WORK TO BE COMPLETED: Copy out each line of the material below that holds the string "button".

DATA FOR ANALYSIS:
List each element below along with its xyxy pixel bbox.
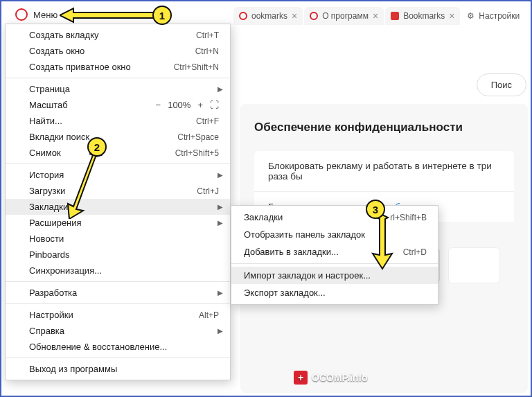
separator xyxy=(6,358,230,358)
svg-marker-2 xyxy=(373,215,392,269)
menu-help[interactable]: Справка ▶ xyxy=(6,323,230,339)
fullscreen-icon[interactable]: ⛶ xyxy=(210,100,219,110)
menu-label: Добавить в закладки... xyxy=(244,247,339,257)
menu-label: Новости xyxy=(29,233,64,244)
block-ads-row[interactable]: Блокировать рекламу и работать в интерне… xyxy=(254,151,514,191)
tab-bookmarks-1[interactable]: ookmarks × xyxy=(233,7,303,25)
shortcut: Ctrl+J xyxy=(197,186,219,196)
menu-bookmarks[interactable]: Закладки ▶ xyxy=(6,199,230,215)
menu-downloads[interactable]: Загрузки Ctrl+J xyxy=(6,183,230,199)
menu-label: Синхронизация... xyxy=(29,265,102,276)
menu-extensions[interactable]: Расширения ▶ xyxy=(6,215,230,231)
chevron-right-icon: ▶ xyxy=(218,327,223,335)
gear-icon: ⚙ xyxy=(467,11,475,21)
tab-label: Bookmarks xyxy=(403,11,445,21)
shortcut: Alt+P xyxy=(199,310,219,320)
annotation-callout-1: 1 xyxy=(152,6,172,25)
tab-settings[interactable]: ⚙ Настройки xyxy=(461,8,525,24)
shortcut: Ctrl+Shift+5 xyxy=(175,148,219,158)
menu-exit[interactable]: Выход из программы xyxy=(6,361,230,377)
tab-label: ookmarks xyxy=(251,11,287,21)
menu-page[interactable]: Страница ▶ xyxy=(6,81,230,97)
tab-label: Настройки xyxy=(479,11,520,21)
menu-dev[interactable]: Разработка ▶ xyxy=(6,285,230,301)
menu-label: Снимок xyxy=(29,148,61,158)
shortcut: Ctrl+D xyxy=(403,247,427,257)
menu-tab-search[interactable]: Вкладки поиск Ctrl+Space xyxy=(6,129,230,145)
menu-label: Найти... xyxy=(29,116,62,126)
menu-snapshot[interactable]: Снимок Ctrl+Shift+5 xyxy=(6,145,230,161)
menu-button[interactable]: Меню xyxy=(10,6,63,24)
tab-about[interactable]: О программ × xyxy=(304,7,384,25)
wallpaper-light[interactable] xyxy=(448,247,500,283)
opera-icon xyxy=(310,12,318,20)
menu-label: Импорт закладок и настроек... xyxy=(244,270,371,281)
menu-label: Pinboards xyxy=(29,249,70,260)
menu-settings[interactable]: Настройки Alt+P xyxy=(6,307,230,323)
menu-label: Закладки xyxy=(244,212,283,222)
menu-label: Выход из программы xyxy=(29,364,117,374)
chevron-right-icon: ▶ xyxy=(218,85,223,93)
menu-label: Экспорт закладок... xyxy=(244,288,326,298)
menu-new-private[interactable]: Создать приватное окно Ctrl+Shift+N xyxy=(6,59,230,75)
separator xyxy=(6,281,230,282)
menu-label: Масштаб xyxy=(29,100,68,110)
shortcut: Ctrl+N xyxy=(195,46,219,56)
menu-new-window[interactable]: Создать окно Ctrl+N xyxy=(6,43,230,59)
chevron-right-icon: ▶ xyxy=(218,171,223,179)
menu-label: Создать окно xyxy=(29,46,85,56)
menu-sync[interactable]: Синхронизация... xyxy=(6,263,230,279)
menu-label: Справка xyxy=(29,326,64,336)
annotation-arrow-1 xyxy=(60,7,157,26)
submenu-bookmarks[interactable]: Закладки rl+Shift+B xyxy=(231,209,438,226)
submenu-show-bar[interactable]: Отобразить панель закладок xyxy=(231,226,438,243)
shortcut: Ctrl+Shift+N xyxy=(174,62,219,72)
close-icon[interactable]: × xyxy=(373,10,378,21)
submenu-import[interactable]: Импорт закладок и настроек... xyxy=(231,267,438,284)
tab-bookmarks-2[interactable]: Bookmarks × xyxy=(385,7,460,25)
menu-label: Страница xyxy=(29,84,70,94)
opera-icon xyxy=(15,8,28,21)
svg-marker-0 xyxy=(60,8,157,22)
annotation-arrow-3 xyxy=(369,215,396,272)
separator xyxy=(6,303,230,304)
chevron-right-icon: ▶ xyxy=(218,289,223,297)
bookmark-icon xyxy=(391,12,399,20)
menu-label: Обновление & восстановление... xyxy=(29,342,167,352)
main-menu: Создать вкладку Ctrl+T Создать окно Ctrl… xyxy=(5,24,231,380)
search-button[interactable]: Поис xyxy=(477,73,526,96)
zoom-out[interactable]: − xyxy=(156,100,161,110)
menu-update[interactable]: Обновление & восстановление... xyxy=(6,339,230,355)
menu-history[interactable]: История ▶ xyxy=(6,167,230,183)
menu-news[interactable]: Новости xyxy=(6,231,230,247)
tab-label: О программ xyxy=(322,11,369,21)
separator xyxy=(231,263,438,264)
shortcut: Ctrl+Space xyxy=(177,132,219,142)
menu-zoom[interactable]: Масштаб − 100% + ⛶ xyxy=(6,97,230,113)
opera-icon xyxy=(239,12,247,20)
menu-label: Разработка xyxy=(29,288,77,298)
chevron-right-icon: ▶ xyxy=(218,203,223,211)
watermark-text: OCOMP.info xyxy=(312,372,368,383)
watermark-badge: + xyxy=(294,371,308,385)
submenu-add-bookmark[interactable]: Добавить в закладки... Ctrl+D xyxy=(231,243,438,261)
close-icon[interactable]: × xyxy=(449,10,454,21)
menu-label: Отобразить панель закладок xyxy=(244,229,365,240)
annotation-callout-2: 2 xyxy=(87,137,107,157)
bookmarks-submenu: Закладки rl+Shift+B Отобразить панель за… xyxy=(231,205,438,305)
shortcut: Ctrl+T xyxy=(196,30,219,40)
menu-new-tab[interactable]: Создать вкладку Ctrl+T xyxy=(6,27,230,43)
zoom-in[interactable]: + xyxy=(197,100,203,110)
menu-label: Вкладки поиск xyxy=(29,132,89,142)
menu-find[interactable]: Найти... Ctrl+F xyxy=(6,113,230,129)
menu-pinboards[interactable]: Pinboards xyxy=(6,247,230,263)
separator xyxy=(6,164,230,164)
menu-label: Создать вкладку xyxy=(29,30,99,40)
submenu-export[interactable]: Экспорт закладок... xyxy=(231,284,438,301)
shortcut: Ctrl+F xyxy=(196,116,219,126)
close-icon[interactable]: × xyxy=(292,10,297,21)
svg-marker-1 xyxy=(68,150,101,219)
menu-label: Закладки xyxy=(29,202,68,212)
annotation-arrow-2 xyxy=(65,150,107,221)
annotation-callout-3: 3 xyxy=(366,200,385,219)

PROBLEM SOLUTION:
menu-button[interactable]: Меню xyxy=(10,6,63,24)
search-button[interactable]: Поис xyxy=(477,73,526,96)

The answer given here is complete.